Exercise requirements:
Only one range belongs in the answer: the line holding "μους που δημιουργούνται προβλήματα." through the last line of the records, reproduced as is.

Given records:
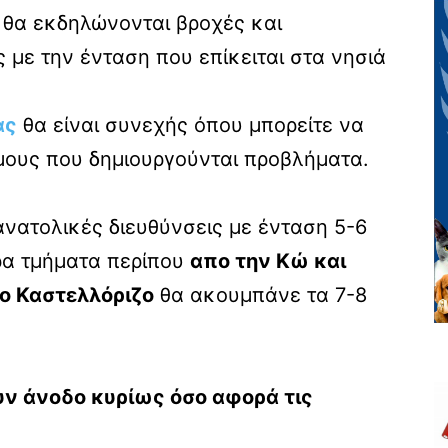
θα εκδηλώνονται βροχές και
ς με την ένταση που επίκειται στα νησιά
ας
θα είναι συνεχής όπου μπορείτε να
μους που δημιουργούνται προβλήματα.
νατολικές διευθύνσεις με ένταση 5-6
ρα τμήματα περίπου
απο την Κώ και
το Καστελλόριζο
θα ακουμπάνε τα 7-8
υν άνοδο κυρίως όσο αφορά τις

Your solution:
μους που δημιουργούνται προβλήματα.
νατολικές διευθύνσεις με ένταση 5-6
ρα τμήματα περίπου
απο την Κώ και
το Καστελλόριζο
θα ακουμπάνε τα 7-8
υν άνοδο κυρίως όσο αφορά τις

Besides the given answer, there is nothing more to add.